1. The optimal therapeutic range in oral anticoagulation. History and proposal.
- Author
-
Loeliger EA
- Subjects
- Administration, Oral, England, Hematologic Tests history, History, 20th Century, Humans, Thromboplastin standards, United States, Anticoagulants administration & dosage, Prothrombin Time
- Abstract
For patients on oral anticoagulation controlled with Quick's prothrombin time test using rabbit brain thromboplastin American clinicians proposed in the early 1940s that the lower limit of prolongation be taken at 1.5 and the upper limit at 3, corresponding to 10-30% prothrombin activity on a saline dilution curve. Thromboplastins derived from other tissues and species were later introduced, methods were modified, and adsorbed plasma was used instead of saline in the construction of the dilution curve to obtain percentage prothrombin activity; ratios and percentages lost their initial significance, but too often without the clinicians' awareness. With the detection of PIVKAs, finally, it became clear that transformation of prothrombin times into percentage activity, as obtained from dilution curves, could never be a valid means of standardization.
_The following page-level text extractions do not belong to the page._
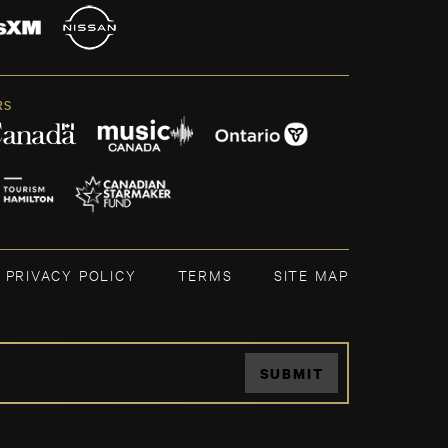
RS
PRIVACY POLICY
TERMS
SITE MAP
SUBMIT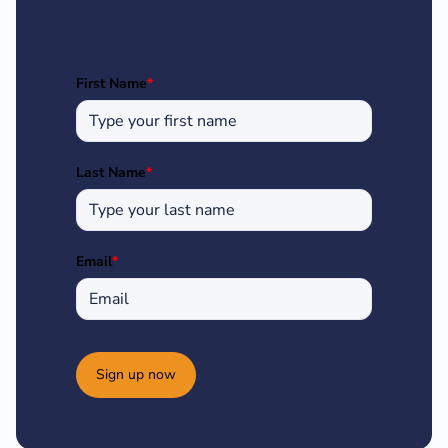
First Name
*
Last Name
*
Email
*
Sign up now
It also became evident that only direct comparison of thromboplastins with (fresh) plasma from patients on stabilized oral anticoagulants could be used to determine equivalent therapeutic ranges for different types of thromboplastins. Reference thromboplastins were established and calibration procedures developed. A series of well-controlled clinical trials has provided sufficient information to define, in terms of these reference thromboplastins, therapeutic ranges for the prophylaxis and treatment of venous as well as arterial thrombosis. Definition of the ranges in terms of the biochemical defect induced by coumarin congeners remains, however, to be established.